[Source records]
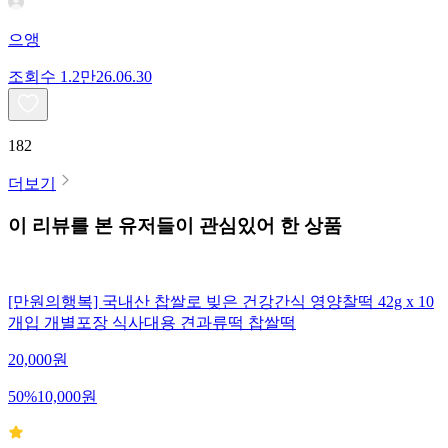
으앵
조회수
1.2만
26.06.30
182
더보기
이 리뷰를 본 유저들이 관심있어 한 상품
[만원의행복] 국내산 찹쌀로 빚은 건강간식 영양찰떡 42g x 10
개입 개별포장 식사대용 견과류떡 찹쌀떡
20,000
원
50
%
10,000
원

## What you will do
Each entry should be transcribed exactly as given, with pictures omitted.

## Result
으앵
조회수
1.2만
26.06.30
182
더보기
이 리뷰를 본 유저들이 관심있어 한 상품
[만원의행복] 국내산 찹쌀로 빚은 건강간식 영양찰떡 42g x 10
개입 개별포장 식사대용 견과류떡 찹쌀떡
20,000
원
50
%
10,000
원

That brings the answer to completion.